Lab: Programming Intelligent Agents

Unit 2: Intelligent Agents — Lab

Lab Overview

In this lab you will implement two intelligent agents — a simple reflex agent and a model-based reflex agent — in a Python grid-world simulation. Both agents navigate a 2D grid, cleaning dirty squares and avoiding walls. Because they share the same environment, sensors, and actuators, any performance difference comes entirely from their architectures.
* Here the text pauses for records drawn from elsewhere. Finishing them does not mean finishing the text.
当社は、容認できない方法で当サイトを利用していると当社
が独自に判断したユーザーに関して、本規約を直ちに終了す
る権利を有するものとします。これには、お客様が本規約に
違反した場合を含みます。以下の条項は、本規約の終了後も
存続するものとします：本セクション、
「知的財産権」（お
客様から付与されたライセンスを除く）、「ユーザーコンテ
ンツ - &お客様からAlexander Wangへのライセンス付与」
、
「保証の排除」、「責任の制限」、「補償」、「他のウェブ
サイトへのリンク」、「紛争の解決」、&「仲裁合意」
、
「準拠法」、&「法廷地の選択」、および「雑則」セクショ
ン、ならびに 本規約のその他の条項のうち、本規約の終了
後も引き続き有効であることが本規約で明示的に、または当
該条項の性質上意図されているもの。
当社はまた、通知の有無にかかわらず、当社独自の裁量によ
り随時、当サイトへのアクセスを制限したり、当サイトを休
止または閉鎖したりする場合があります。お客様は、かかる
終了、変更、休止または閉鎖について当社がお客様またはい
By the end of the lab you will be able to:

  1. Translate agent theory into working Python code

  2. Observe firsthand how internal state (model-based) outperforms pure reaction (simple reflex) in a partially observable environment

  3. Analyze agent behavior quantitatively using performance metrics

  4. Write reflections that connect your implementation experience to the theoretical framework from Sections 2.1–2.4

Platform: Google Colab (no local installation required)

Estimated Time: 2–3 hours

Before starting the lab, make sure you can answer these questions from prior sections:

  • What is the difference between a simple reflex agent and a model-based agent? (Section 2.4)

  • What does "partially observable" mean? (Section 2.3)

  • How does internal state help an agent handle partial observability? (Section 2.4)

  • What is PEAS? How would you write a PEAS description for this lab’s environment? (Section 2.2)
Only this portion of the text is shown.